During the clinical evaluation, the physician should observe for hypothenar pain, as well as pain and paresthesia of the ring and small finger due to ulnar nerve compression in the Guyon’s canal. There may be weakness of intrinsics and a decrease in grip strength. The most common findings are pain and tenderness on the ulnar side of the wrists, distal to the wrist joint. The pull test is recently described. During the pull test, the palm of the hand is placed into supination. The wrist is in full ulnar deviation. Fingers of the patient should be flexed. The examiner pulls on the ulnar two digits with the patient resisting the pull. A positive test with pain in the area of the hook indicates a fractured hook of Hamate injury. Differential diagnosis include a pisiform fracture. When the physician is checking the Hamate hook for a fracture, if the ulnar side hook is normal, they should then check the pisiform bone. A CT scan may be necessary.
Treatment for acute fractures include early immobilization for 4-6 weeks to avoid nonunion. For a symptomatic nonunion of the hook of Hamate, there will need to be an excision of the fracture fragment. An ORIF is rare.

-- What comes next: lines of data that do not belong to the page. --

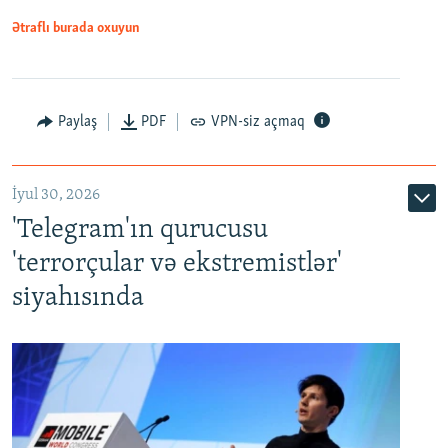
Ətraflı burada oxuyun
Paylaş
PDF
VPN-siz açmaq
İyul 30, 2026
'Telegram'ın qurucusu
'terrorçular və ekstremistlər'
siyahısında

Flexor tenosynovitis is an infection of the synovial sheath around the tendons of the fingers and hand. The affected finger is red, swollen, and painful due to infection occurring with deep puncture wounds, such as a splinter. Pain is located in the finger at the flexor tendon sheath. Signs of infection of the tendon sheath are called Kanavel’s Signs. There are four Kavanel’s Signs to support the presence of flexor tenosynovitis.
Flexor Tenosynovitis (Kanavel’s Signs)
- Uniform swelling of entire finger
- The finger is flexed
- Intense pain when attempting to straighten the finger
- Occurs early
- Tenderness along the tendon sheath is the most specific sign.
Treatment consists of antibiotics and surgery may be performed by incision and drainage of the infection.